2014-12-31 Thread Rikki Cattermole via Digitalmars-d

On 1/01/2015 7:38 p.m., Manu via Digitalmars-d wrote:

I've been working on a pretty comprehensive module for dealing with
colours in various formats and colour spaces and conversions between
all of these.
It seems like a hot area for duplicated effort, since anything that
deals with multimedia will need this, and I haven't seen a really
comprehensive implementation.

Does it seem like something we should see added to phobos?

My colours can be used as high-level colour values for precise numeric
work, or specify encodings such that they are directly useful to
represent pixels in images of basically any format/layout for
rendering use.

Unlike a full-blown image library which will often be implemented in
different ways for different uses, I can't imagine colours/pixels
could have a great number of implementation styles where different
API's would have any reason to compete, and as such, it seems like a
nice thing to standardise. Standardised colours would make it *much*
easier for competing image libraries to interact.

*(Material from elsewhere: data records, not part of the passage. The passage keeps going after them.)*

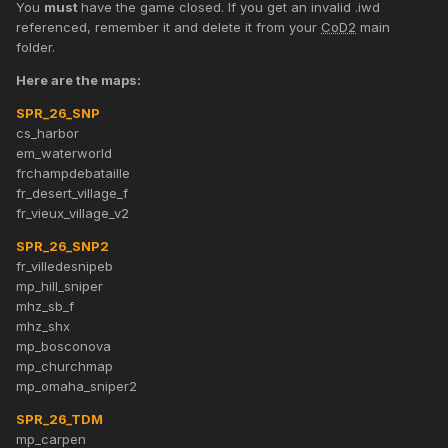
You
must
have the game closed. If you get an invalid .iwd
referenced, remember it and delete it from your
CoD2
main
folder.
Here are the maps:
SPR_26_SNP
cs_harbor
em_waterworld
frchampdebataille
fr_desert_village_f
fr_vieux_village_v2
SPR_26_SNP2
fr_villedesnipeb
mp_hill_sniper
mhz_sb_f
mhz_shx
mp_bosconova
mp_churchmap
mp_omaha_sniper2
SPR_26_TDM
mp_carpen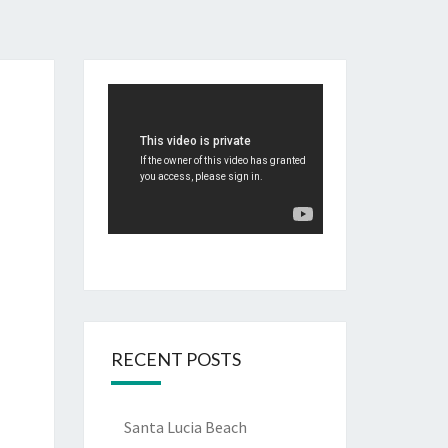
RECENT POSTS
Santa Lucia Beach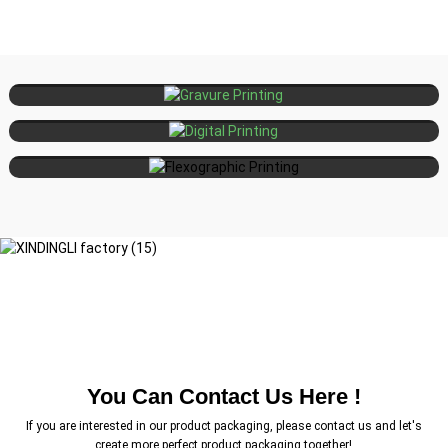
Large-volume, high-precision, luxury
Gravure
Printing
packaging
Short runs, personalization, fast
Digital
Printing
turnaround
Medium to large volumes,
Flexographic
Printing
sustainable materials, fast drying
You Can Contact Us Here !
If you are interested in our product packaging, please contact us and let's
create more perfect product packaging together!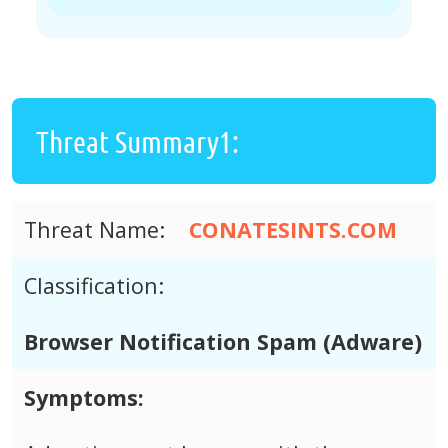
Threat Summary1:
Threat Name:
CONATESINTS.COM
Classification:
Browser Notification Spam (Adware)
Symptoms:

With standard colours, image libraries would tend to distinguish
themselves in terms of memory management, data layout, image
processing patterns and api, etc. Those are all valid cases for
different designs, but I can't imagine any reason for distinct colour
api's.

Comprehensive colour-space management and minimum-loss encoding is a
lot of work, and almost every implementation ignores facets of the
puzzle that aren't obviously relevant.

It would give a good foundation for other std.image related libraries
to be built on top.
I'm also working on a graphing lib, and that requires to output images.
It would be *really* nice to support common image format
readers/writers in the std library which need to handle pixel data.

Thoughts?


Please do.
This was part of my goal with Devisualization.Image just without the 
phobos part.




Re: Phobos colour module?

2014-12-31 Thread Tofu Ninja via Digitalmars-d
On Thursday, 1 January 2015 at 06:47:14 UTC, ketmar via 
Digitalmars-d wrote:

On Thu, 1 Jan 2015 16:38:32 +1000
Manu via Digitalmars-d  wrote:


Does it seem like something we should see added to phobos?

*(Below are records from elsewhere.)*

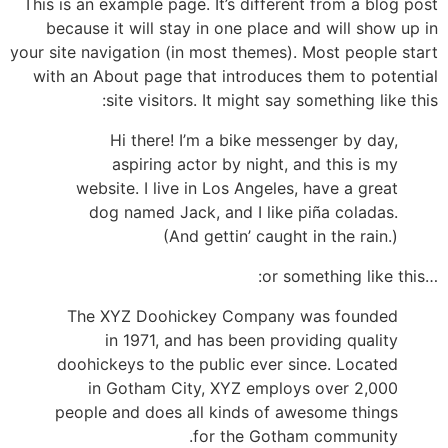
This is an example page. It’s different from a blog post
because it will stay in one place and will show up in
your site navigation (in most themes). Most people start
with an About page that introduces them to potential
site visitors. It might say something like this:
Hi there! I’m a bike messenger by day,
aspiring actor by night, and this is my
website. I live in Los Angeles, have a great
dog named Jack, and I like piña coladas.
(And gettin’ caught in the rain.)
…or something like this:
The XYZ Doohickey Company was founded
in 1971, and has been providing quality
doohickeys to the public ever since. Located
in Gotham City, XYZ employs over 2,000
people and does all kinds of awesome things
for the Gotham community.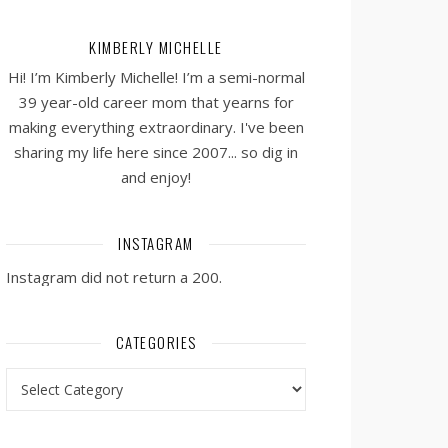
KIMBERLY MICHELLE
Hi! I’m Kimberly Michelle! I’m a semi-normal
39 year-old career mom that yearns for
making everything extraordinary. I've been
sharing my life here since 2007... so dig in
and enjoy!
INSTAGRAM
Instagram did not return a 200.
CATEGORIES
Categories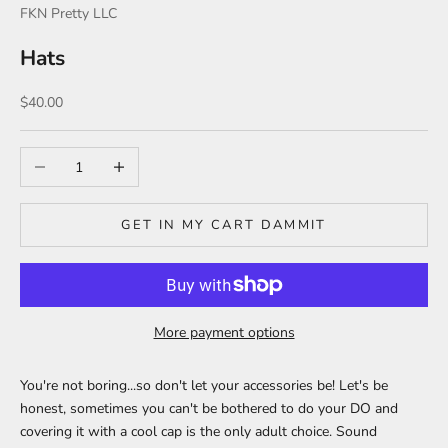
FKN Pretty LLC
Hats
Sale price
$40.00
Decrease quantity
Increase quantity
GET IN MY CART DAMMIT
More payment options
You're not boring...so don't let your accessories be! Let's be
honest, sometimes you can't be bothered to do your DO and
covering it with a cool cap is the only adult choice. Sound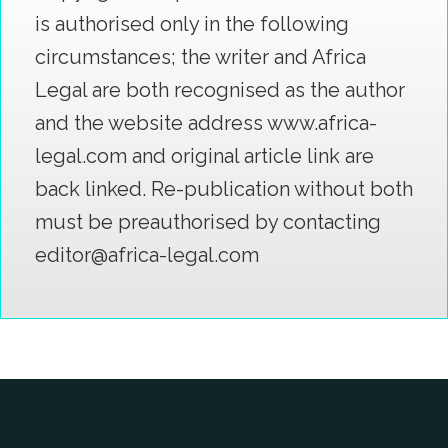
is authorised only in the following
circumstances; the writer and Africa
Legal are both recognised as the author
and the website address www.africa-
legal.com and original article link are
back linked. Re-publication without both
must be preauthorised by contacting
editor@africa-legal.com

i think that this will be a valuable addition. i really tired of
copypasting various color model conversion code, for example, 
and i can
never do that to the extent of "real" module. it will be great 
if

Phobos will have tools for working with colors out of the box.


Yes please.


Re: Phobos colour module?

2014-12-31 Thread ketmar via Digitalmars-d
On Thu, 1 Jan 2015 16:38:32 +1000
Manu via Digitalmars-d  wrote:

> Does it seem like something we should see added to phobos?
i think that this will be a valuable addition. i really tired of
copypasting various color model conversion code, for example, and i can
never do that to the extent of "real" module. it will be great if
Phobos will have tools for working with colors out of the box.